*** Opening Data ***

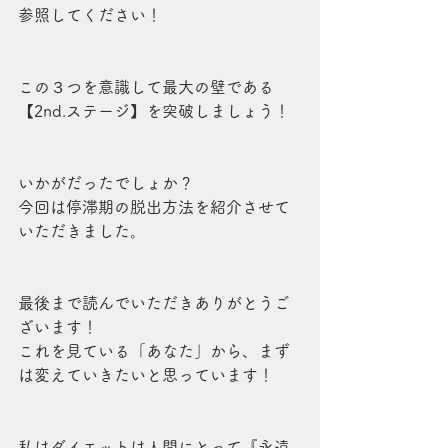
参照してください！
この３つを意識して最大の壁である
【2nd.ステージ】を突破しましょう！
いかがだったでしょか？
今回は停滞期の脱出方法を紹介させて
いただきました。
最後まで読んでいただきありがとうご
ざいます！
これを見ている「あなた」から、まず
は変えていきたいと思っています！
私はダイエットは人間にとって『永遠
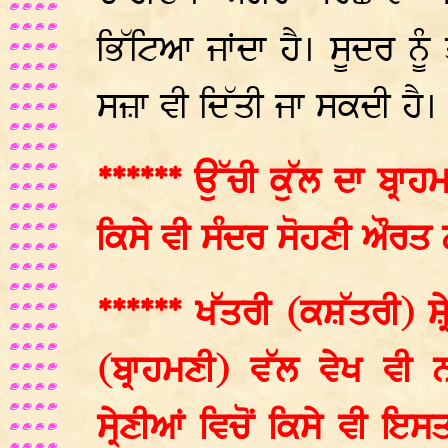
ਭਿੱਟਿਆ ਜਾਂਦਾ ਹੈ। ਸੂਦਰ ਨੂ
ਸਜ਼ਾ ਵੀ ਦਿੱਤੀ ਜਾ ਸਕਦੀ ਹੈ।
****** ਉੱਚੀ ਕੁੱਲ ਦਾ ਬ੍ਰਾਹਮ
ਕਿਸੇ ਵੀ ਸੰਦਰ ਸੋਹਣੀ ਔਰਤ 
****** ਖੱਤਰੀ (ਕਸ਼ੱਤਰੀ) ਸ਼
(ਬ੍ਰਾਹਮਣੀ) ਵੱਲ ਵੇਖ ਵੀ 
ਸ੍ਰੇਣੀਆਂ ਵਿਚੋਂ ਕਿਸੇ ਵੀ 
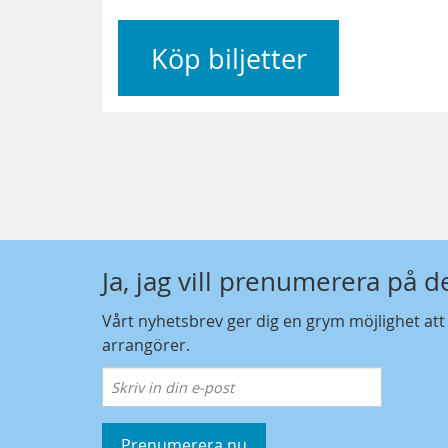
Köp biljetter
Ja, jag vill prenumerera på 
Vårt nyhetsbrev ger dig en grym möjlighet at
arrangörer.
Prenumerera nu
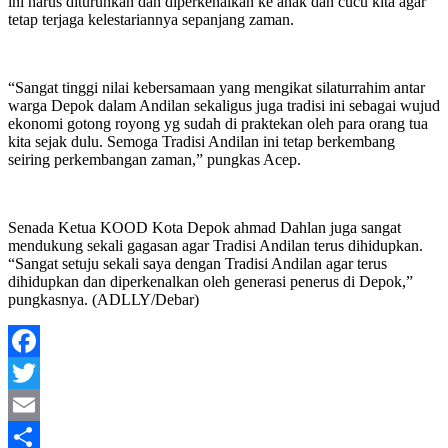
ini harus diturunkan dan diperkenalkan ke anak dan cucu kita agar
tetap terjaga kelestariannya sepanjang zaman.
“Sangat tinggi nilai kebersamaan yang mengikat silaturrahim antar
warga Depok dalam Andilan sekaligus juga tradisi ini sebagai wujud
ekonomi gotong royong yg sudah di praktekan oleh para orang tua
kita sejak dulu. Semoga Tradisi Andilan ini tetap berkembang
seiring perkembangan zaman,” pungkas Acep.
Senada Ketua KOOD Kota Depok ahmad Dahlan juga sangat
mendukung sekali gagasan agar Tradisi Andilan terus dihidupkan.
“Sangat setuju sekali saya dengan Tradisi Andilan agar terus
dihidupkan dan diperkenalkan oleh generasi penerus di Depok,”
pungkasnya. (ADLLY/Debar)
Facebook
Twitter
Email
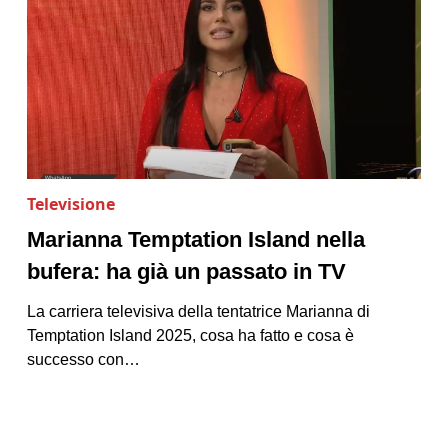
Televisione
Marianna Temptation Island nella
bufera: ha già un passato in TV
La carriera televisiva della tentatrice Marianna di
Temptation Island 2025, cosa ha fatto e cosa è
successo con…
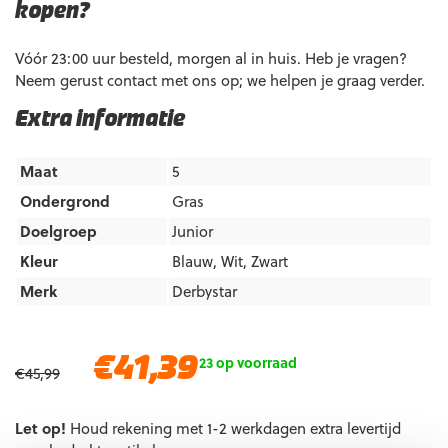
kopen?
Vóór 23:00 uur besteld, morgen al in huis. Heb je vragen?
Neem gerust contact met ons op; we helpen je graag verder.
Extra informatie
Maat
5
Ondergrond
Gras
Doelgroep
Junior
Kleur
Blauw
,
Wit
,
Zwart
Merk
Derbystar
Oorspronkelijke
Huidige
€
41,39
23 op voorraad
€
45,99
prijs
prijs
was:
is:
Let op!
€45,99.
Houd rekening met 1-2 werkdagen extra levertijd
€41,39.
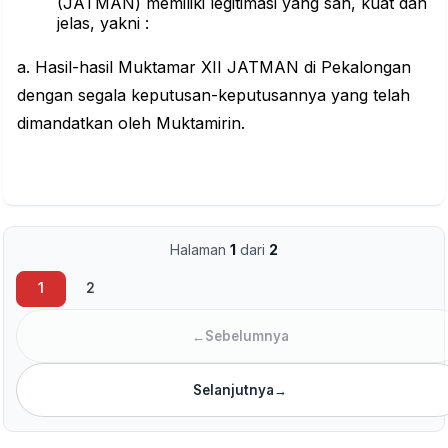
(JATMAN) memiliki legitimasi yang sah, kuat dan
jelas, yakni :
a. Hasil-hasil Muktamar XII JATMAN di Pekalongan
dengan segala keputusan-keputusannya yang telah
dimandatkan oleh Muktamirin.
Halaman
1
dari
2
1
2
←
Sebelumnya
Selanjutnya
→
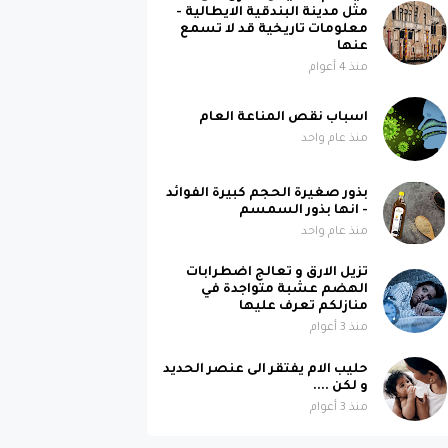
مثل مدينة البندقية الايطالية -
معلومات تاريخية قد لا تسمع
عنها
منذ 4 أعوام
اسباب نقص المناعة العام
منذ عام واحد
بذور صغيرة الحجم كبيرة الفوائد
- انها بذور السمسم
منذ عام واحد
تزيل الارق و تعالج اضطرابات
الهضم عشبة متواجدة في
منازلكم تعرف عليها
منذ 3 أعوام
حليب الام يفتقر الى عنصر الحديد
و لكن ....
منذ 3 أعوام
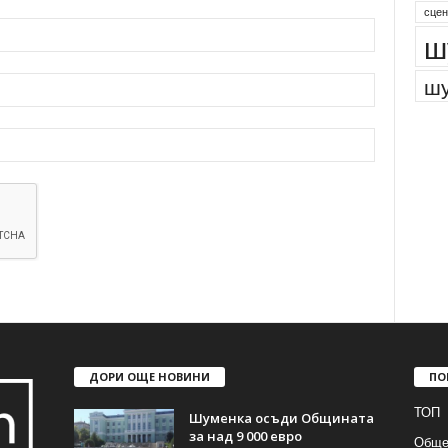
сцен
ш
шу
ДОРИ ОЩЕ НОВИНИ
ПО
ТОП
Шуменка осъди Общината
за над 9 000 евро
Обще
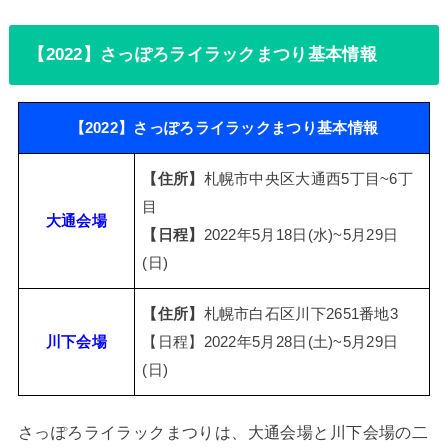
【2022】さっぽろライラックまつり基本情報
【2022】さっぽろライラックまつり基本情報
【住所】
札幌市中央区大通西5丁目~6丁
目
大通会場
【日程】
2022年5月18日(水)~5月29日
(日)
【住所】
札幌市白石区川下2651番地3
川下会場
【日程】2022年5月28日(土)~5月29日
(日)
さっぽろライラックまつりは、大通会場と川下会場の二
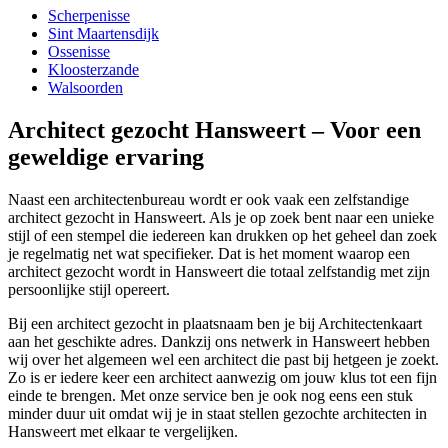
Scherpenisse
Sint Maartensdijk
Ossenisse
Kloosterzande
Walsoorden
Architect gezocht Hansweert – Voor een
geweldige ervaring
Naast een architectenbureau wordt er ook vaak een zelfstandige
architect gezocht in Hansweert. Als je op zoek bent naar een unieke
stijl of een stempel die iedereen kan drukken op het geheel dan zoek
je regelmatig net wat specifieker. Dat is het moment waarop een
architect gezocht wordt in Hansweert die totaal zelfstandig met zijn
persoonlijke stijl opereert.
Bij een architect gezocht in plaatsnaam ben je bij Architectenkaart
aan het geschikte adres. Dankzij ons netwerk in Hansweert hebben
wij over het algemeen wel een architect die past bij hetgeen je zoekt.
Zo is er iedere keer een architect aanwezig om jouw klus tot een fijn
einde te brengen. Met onze service ben je ook nog eens een stuk
minder duur uit omdat wij je in staat stellen gezochte architecten in
Hansweert met elkaar te vergelijken.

*** Closing Data ***

What is needed: If a line in the entries includes the word "zaman", copy that line out.

The completed task:
tetap terjaga kelestariannya sepanjang zaman.
seiring perkembangan zaman,” pungkas Acep.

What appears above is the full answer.